Is there a relationship between inflation and GDP growth?
df_clean %>%
drop_na(gdp_growth, inflation) %>%
ggplot(aes(inflation, gdp_growth)) +
geom_point() +
geom_smooth(method="lm", se=TRUE) +
labs(title="Q7. GDP growth vs Inflation (Turkey)", x="Inflation %", y="GDP growth %")
## `geom_smooth()` using formula = 'y ~ x'
df_clean %>%
drop_na(gdp_growth, inflation) %>%
summarise(correlation = cor(gdp_growth, inflation))
## # A tibble: 1 × 1
## correlation
## <dbl>
## 1 -0.106
Answer: The scatter plot and correlation indicate the direction and strength of the relationship.
How did FDI inflows change in Turkey?
ggplot(df_clean, aes(year, fdi)) +
geom_line(linewidth = 1) +
scale_y_continuous(labels = scales::label_number(scale_cut = scales::cut_si(""))) +
labs(title = "Q8. Turkey: FDI net inflows (current US$)", x = "Year", y = "US$")
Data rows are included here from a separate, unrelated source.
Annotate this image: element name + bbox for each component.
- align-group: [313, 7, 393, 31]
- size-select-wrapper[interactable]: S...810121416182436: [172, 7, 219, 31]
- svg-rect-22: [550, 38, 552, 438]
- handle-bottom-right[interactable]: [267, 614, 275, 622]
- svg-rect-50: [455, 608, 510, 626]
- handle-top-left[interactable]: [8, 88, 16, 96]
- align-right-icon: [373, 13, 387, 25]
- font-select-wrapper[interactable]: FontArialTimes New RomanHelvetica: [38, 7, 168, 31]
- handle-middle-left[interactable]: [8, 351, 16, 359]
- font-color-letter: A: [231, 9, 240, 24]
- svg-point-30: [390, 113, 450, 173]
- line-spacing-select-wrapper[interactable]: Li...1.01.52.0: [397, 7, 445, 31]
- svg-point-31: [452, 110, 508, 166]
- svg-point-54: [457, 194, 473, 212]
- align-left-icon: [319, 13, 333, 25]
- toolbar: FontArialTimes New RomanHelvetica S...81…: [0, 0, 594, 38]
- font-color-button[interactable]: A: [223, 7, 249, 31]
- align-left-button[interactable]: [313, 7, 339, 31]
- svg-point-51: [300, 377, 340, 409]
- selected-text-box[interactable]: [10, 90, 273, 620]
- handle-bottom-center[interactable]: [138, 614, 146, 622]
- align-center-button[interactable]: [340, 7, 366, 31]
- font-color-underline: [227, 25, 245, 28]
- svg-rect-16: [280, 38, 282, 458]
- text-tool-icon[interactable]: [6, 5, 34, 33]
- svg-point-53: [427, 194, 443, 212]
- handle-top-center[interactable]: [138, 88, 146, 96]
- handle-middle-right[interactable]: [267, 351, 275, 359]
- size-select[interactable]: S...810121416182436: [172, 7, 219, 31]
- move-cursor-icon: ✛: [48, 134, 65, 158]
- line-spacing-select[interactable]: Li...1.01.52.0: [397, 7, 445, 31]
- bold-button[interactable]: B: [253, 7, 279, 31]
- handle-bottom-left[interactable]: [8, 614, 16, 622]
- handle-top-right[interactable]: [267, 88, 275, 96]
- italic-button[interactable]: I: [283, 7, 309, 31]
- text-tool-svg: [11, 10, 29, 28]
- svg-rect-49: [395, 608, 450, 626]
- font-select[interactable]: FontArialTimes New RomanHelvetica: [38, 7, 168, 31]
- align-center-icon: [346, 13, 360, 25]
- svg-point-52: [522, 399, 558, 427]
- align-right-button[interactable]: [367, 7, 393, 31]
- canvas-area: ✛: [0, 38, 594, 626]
Answer: FDI inflows increased after 2000 but declined during global crises.
Is there a relationship between FDI and GDP growth?
df_clean %>%
drop_na(fdi, gdp_growth) %>%
ggplot(aes(fdi, gdp_growth)) +
geom_point() +
geom_smooth(method = "lm", se = TRUE) +
scale_x_continuous(
labels = scales::label_number(
scale_cut = scales::cut_si("")
)
) +
labs(
title = "Q9. GDP growth vs FDI (Turkey)",
x = "FDI (current US$)",
y = "GDP growth (%)"
)
## `geom_smooth()` using formula = 'y ~ x'
Answer: A weak positive relationship is observed.
Does inflation and FDI significantly affect GDP growth?
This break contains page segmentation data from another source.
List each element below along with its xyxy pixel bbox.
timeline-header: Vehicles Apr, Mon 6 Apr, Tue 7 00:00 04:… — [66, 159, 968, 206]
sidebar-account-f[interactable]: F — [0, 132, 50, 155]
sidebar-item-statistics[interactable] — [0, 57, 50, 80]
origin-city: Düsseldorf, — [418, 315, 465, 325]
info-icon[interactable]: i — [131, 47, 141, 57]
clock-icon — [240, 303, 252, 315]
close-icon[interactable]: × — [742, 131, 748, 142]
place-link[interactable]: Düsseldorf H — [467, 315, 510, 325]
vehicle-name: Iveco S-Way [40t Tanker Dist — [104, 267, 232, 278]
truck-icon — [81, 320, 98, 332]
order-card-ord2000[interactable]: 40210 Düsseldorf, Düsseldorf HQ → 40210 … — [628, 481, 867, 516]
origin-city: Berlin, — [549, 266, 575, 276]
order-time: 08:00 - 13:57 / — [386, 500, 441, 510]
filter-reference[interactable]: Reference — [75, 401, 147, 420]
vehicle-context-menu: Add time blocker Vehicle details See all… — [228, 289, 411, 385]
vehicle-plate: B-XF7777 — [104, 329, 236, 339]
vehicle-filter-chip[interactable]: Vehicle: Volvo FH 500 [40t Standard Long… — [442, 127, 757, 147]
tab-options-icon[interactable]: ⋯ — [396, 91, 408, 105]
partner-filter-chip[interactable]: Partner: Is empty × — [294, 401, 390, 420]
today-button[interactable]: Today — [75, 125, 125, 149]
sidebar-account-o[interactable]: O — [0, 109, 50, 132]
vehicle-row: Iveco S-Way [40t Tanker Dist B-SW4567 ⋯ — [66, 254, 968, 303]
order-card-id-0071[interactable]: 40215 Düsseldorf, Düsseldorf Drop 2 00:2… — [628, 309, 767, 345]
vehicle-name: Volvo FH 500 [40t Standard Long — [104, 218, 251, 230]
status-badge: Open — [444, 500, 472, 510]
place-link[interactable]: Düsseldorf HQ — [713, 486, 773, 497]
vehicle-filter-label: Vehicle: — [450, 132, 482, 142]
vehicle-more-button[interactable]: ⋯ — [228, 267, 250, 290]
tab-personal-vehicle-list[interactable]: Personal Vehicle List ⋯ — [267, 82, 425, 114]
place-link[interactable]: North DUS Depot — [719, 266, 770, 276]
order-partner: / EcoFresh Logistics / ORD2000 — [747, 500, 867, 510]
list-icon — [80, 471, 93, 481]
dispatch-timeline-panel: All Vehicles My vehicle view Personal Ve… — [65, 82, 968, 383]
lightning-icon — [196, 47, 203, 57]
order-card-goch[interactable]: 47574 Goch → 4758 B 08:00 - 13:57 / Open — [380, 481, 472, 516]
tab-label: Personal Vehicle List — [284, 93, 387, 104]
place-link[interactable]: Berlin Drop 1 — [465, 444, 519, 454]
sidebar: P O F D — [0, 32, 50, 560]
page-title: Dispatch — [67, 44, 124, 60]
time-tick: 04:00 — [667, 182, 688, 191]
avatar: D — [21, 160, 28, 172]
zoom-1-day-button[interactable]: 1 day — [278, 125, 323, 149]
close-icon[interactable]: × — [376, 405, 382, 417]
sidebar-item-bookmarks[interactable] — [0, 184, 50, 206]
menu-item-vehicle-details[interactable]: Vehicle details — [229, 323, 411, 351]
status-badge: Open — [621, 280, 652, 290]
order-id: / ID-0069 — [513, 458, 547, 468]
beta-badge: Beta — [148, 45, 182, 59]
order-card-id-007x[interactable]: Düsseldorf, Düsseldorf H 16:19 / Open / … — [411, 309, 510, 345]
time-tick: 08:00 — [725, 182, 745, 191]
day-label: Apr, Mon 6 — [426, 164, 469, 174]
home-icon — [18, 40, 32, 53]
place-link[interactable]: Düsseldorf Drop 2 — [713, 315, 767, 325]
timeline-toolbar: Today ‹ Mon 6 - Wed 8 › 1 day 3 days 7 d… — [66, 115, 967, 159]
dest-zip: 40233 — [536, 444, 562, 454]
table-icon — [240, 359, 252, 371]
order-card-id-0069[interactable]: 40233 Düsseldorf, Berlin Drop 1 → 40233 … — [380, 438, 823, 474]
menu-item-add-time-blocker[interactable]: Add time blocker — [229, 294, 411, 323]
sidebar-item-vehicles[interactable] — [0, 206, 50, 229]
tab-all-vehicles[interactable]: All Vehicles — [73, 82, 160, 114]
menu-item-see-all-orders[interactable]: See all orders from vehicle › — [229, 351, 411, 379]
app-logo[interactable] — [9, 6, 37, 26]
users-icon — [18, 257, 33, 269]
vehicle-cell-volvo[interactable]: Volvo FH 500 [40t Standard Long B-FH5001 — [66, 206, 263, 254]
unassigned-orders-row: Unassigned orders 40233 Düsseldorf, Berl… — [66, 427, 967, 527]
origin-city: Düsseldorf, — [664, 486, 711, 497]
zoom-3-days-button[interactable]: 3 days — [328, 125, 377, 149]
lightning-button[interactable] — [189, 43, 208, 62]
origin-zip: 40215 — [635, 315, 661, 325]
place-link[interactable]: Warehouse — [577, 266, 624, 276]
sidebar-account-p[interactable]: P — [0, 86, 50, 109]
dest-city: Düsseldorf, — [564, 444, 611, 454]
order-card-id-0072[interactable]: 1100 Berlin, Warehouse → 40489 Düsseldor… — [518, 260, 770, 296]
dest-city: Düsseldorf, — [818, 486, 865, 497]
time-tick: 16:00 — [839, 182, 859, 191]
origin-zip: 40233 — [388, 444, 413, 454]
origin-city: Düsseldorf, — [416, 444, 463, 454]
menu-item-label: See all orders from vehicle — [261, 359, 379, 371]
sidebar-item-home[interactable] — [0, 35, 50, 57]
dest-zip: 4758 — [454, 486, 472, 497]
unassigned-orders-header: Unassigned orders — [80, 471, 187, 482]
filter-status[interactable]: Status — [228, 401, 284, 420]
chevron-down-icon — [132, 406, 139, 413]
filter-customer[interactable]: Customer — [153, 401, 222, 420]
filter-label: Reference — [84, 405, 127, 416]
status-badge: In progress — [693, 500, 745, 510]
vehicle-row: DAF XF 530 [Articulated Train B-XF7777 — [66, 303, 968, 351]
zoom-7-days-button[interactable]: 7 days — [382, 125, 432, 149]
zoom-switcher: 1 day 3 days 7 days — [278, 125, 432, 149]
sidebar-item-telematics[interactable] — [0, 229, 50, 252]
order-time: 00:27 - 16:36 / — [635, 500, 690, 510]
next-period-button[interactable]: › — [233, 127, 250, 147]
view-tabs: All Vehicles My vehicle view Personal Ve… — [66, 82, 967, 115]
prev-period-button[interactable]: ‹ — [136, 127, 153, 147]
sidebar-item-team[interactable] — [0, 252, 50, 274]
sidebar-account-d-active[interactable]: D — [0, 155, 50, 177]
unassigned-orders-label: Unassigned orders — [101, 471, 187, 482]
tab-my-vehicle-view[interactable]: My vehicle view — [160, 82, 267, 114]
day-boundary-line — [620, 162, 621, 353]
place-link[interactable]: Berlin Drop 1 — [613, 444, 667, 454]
reg_df <- df_clean %>% drop_na(gdp_growth, inflation, fdi)
model <- lm(gdp_growth ~ inflation + fdi, data = reg_df)
summary(model)
##
## Call:
## lm(formula = gdp_growth ~ inflation + fdi, data = reg_df)
##
## Residuals:
## Min 1Q Median 3Q Max
## -9.818 -2.152 0.597 3.252 6.576
##
## Coefficients:
## Estimate Std. Error t value Pr(>|t|)
## (Intercept) 4.189e+00 2.136e+00 1.961 0.0589 .
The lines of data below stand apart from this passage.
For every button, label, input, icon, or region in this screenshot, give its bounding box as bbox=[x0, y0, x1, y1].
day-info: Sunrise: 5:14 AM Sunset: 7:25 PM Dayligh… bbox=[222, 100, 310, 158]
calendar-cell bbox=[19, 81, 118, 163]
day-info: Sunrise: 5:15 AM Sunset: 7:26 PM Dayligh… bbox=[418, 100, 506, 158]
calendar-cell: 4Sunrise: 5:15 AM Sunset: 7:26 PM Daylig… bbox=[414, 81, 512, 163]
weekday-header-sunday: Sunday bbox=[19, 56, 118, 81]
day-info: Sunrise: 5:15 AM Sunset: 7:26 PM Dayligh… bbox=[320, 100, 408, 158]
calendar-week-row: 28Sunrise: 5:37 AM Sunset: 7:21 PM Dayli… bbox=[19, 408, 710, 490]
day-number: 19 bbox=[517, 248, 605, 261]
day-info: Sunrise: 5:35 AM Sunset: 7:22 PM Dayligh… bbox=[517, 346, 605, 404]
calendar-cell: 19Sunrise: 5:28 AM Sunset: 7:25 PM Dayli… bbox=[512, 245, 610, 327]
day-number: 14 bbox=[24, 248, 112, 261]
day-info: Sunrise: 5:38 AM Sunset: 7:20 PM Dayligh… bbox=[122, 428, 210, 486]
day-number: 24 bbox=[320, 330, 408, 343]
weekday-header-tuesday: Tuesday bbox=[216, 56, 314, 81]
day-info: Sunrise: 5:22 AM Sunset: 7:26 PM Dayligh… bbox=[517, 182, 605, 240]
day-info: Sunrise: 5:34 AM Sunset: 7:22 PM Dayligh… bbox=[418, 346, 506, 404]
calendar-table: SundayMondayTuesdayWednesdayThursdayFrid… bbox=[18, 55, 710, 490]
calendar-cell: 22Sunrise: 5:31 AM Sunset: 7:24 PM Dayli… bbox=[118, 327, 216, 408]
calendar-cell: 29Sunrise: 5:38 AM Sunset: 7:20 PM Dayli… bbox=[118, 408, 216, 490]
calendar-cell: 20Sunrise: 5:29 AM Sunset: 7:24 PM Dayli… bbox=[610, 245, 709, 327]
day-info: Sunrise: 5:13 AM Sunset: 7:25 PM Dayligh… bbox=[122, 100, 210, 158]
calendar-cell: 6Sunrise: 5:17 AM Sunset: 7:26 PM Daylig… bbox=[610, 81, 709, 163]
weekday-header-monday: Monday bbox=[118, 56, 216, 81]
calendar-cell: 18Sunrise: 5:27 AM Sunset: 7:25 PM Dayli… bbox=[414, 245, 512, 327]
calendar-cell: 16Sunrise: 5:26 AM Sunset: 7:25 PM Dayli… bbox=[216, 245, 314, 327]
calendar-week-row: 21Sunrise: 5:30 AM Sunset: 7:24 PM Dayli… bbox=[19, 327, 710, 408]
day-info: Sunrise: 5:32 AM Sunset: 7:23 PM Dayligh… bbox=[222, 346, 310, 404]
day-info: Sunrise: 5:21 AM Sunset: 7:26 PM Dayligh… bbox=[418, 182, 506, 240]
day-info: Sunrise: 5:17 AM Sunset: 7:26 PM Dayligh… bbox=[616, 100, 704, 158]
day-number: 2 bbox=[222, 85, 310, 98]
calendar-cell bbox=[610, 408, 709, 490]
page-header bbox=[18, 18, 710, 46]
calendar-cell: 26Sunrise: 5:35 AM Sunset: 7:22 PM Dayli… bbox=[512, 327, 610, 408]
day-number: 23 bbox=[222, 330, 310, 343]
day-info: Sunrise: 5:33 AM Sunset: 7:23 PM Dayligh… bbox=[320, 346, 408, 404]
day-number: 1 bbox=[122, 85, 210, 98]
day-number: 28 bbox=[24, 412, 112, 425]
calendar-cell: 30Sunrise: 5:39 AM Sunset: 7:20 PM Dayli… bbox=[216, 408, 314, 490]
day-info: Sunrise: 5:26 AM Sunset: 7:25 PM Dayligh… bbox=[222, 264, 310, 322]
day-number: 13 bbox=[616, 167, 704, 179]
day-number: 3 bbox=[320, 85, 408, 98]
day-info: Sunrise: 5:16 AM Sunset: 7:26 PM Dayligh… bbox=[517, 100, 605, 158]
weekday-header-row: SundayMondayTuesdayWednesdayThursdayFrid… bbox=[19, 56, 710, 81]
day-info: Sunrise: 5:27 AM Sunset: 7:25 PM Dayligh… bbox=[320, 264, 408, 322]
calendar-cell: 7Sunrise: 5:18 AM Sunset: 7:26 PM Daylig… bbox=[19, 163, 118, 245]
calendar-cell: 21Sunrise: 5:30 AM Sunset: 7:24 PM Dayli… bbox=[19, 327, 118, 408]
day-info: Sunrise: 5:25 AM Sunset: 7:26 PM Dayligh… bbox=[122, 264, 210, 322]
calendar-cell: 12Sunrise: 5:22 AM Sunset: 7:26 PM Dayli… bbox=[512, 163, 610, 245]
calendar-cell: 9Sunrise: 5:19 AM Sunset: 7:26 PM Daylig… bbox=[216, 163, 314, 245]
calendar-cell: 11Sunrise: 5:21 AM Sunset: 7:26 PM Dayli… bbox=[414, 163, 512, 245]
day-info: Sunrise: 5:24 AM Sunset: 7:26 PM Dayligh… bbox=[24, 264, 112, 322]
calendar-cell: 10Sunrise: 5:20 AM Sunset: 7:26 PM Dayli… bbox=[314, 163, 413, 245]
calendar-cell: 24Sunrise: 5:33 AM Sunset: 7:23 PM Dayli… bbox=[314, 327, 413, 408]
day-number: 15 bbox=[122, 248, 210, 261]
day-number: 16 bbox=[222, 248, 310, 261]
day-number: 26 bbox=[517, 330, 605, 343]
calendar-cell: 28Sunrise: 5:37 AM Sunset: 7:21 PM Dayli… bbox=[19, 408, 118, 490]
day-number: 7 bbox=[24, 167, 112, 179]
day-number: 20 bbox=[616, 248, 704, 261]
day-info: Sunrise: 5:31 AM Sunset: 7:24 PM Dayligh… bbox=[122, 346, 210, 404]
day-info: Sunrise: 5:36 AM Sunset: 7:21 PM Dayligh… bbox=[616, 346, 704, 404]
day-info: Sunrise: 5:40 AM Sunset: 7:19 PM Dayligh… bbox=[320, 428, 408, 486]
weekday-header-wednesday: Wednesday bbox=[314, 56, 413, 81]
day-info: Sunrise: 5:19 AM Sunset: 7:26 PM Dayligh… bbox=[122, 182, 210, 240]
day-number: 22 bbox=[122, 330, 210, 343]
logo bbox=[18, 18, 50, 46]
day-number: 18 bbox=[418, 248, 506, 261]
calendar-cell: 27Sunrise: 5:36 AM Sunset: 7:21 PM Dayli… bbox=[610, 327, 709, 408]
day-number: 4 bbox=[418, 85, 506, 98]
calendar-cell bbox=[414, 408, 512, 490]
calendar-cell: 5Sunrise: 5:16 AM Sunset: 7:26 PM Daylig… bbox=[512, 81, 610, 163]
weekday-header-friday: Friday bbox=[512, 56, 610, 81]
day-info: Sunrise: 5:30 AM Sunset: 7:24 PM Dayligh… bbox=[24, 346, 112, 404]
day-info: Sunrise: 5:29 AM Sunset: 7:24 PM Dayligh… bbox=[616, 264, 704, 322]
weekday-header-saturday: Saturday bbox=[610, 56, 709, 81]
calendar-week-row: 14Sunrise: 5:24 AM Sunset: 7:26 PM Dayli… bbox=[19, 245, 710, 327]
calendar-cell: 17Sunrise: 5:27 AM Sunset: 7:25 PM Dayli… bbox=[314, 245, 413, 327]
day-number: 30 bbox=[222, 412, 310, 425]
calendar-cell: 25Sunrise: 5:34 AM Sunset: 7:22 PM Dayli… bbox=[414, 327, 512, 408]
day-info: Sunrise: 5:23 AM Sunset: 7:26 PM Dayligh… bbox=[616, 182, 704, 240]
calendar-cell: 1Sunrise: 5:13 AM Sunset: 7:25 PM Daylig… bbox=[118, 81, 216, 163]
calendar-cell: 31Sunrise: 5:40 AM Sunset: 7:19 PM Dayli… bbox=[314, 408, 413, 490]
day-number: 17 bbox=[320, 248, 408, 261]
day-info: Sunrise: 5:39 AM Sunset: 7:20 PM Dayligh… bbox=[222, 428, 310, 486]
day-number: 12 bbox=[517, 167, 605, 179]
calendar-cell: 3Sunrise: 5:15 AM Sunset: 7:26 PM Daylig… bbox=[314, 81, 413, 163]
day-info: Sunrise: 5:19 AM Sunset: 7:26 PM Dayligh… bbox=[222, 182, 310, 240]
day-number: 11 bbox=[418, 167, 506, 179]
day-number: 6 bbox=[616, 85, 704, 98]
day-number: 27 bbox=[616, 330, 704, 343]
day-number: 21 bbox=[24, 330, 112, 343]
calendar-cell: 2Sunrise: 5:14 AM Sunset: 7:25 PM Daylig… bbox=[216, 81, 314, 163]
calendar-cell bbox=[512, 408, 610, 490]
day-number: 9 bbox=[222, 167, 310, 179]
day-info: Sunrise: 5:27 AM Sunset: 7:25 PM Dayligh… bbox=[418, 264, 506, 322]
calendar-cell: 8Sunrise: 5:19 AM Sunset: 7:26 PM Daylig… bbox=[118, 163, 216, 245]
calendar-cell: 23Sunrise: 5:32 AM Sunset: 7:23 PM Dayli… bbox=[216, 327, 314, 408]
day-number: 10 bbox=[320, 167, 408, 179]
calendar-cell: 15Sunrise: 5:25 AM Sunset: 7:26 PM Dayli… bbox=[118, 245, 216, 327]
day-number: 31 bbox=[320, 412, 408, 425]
## inflation -2.386e-03 2.704e-02 -0.088 0.9303
## fdi 8.809e-11 1.434e-10 0.614 0.5435
## ---
## Signif. codes: 0 '***' 0.001 '**' 0.01 '*' 0.05 '.' 0.1 ' ' 1
##
## Residual standard error: 4.524 on 31 degrees of freedom
## Multiple R-squared: 0.02311, Adjusted R-squared: -0.03991
## F-statistic: 0.3667 on 2 and 31 DF, p-value: 0.696
tidy(model, conf.int = TRUE)
## # A tibble: 3 × 7
## term estimate std.error statistic p.value conf.low conf.high
## <chr> <dbl> <dbl> <dbl> <dbl> <dbl> <dbl>
## 1 (Intercept) 4.19e+ 0 2.14e+ 0 1.96 0.0589 -1.68e- 1 8.55e+ 0
## 2 inflation -2.39e- 3 2.70e- 2 -0.0882 0.930 -5.75e- 2 5.28e- 2
## 3 fdi 8.81e-11 1.43e-10 0.614 0.544 -2.04e-10 3.81e-10
Answer: Regression results indicate that inflation has a negative effect, while FDI has a limited impact on GDP growth.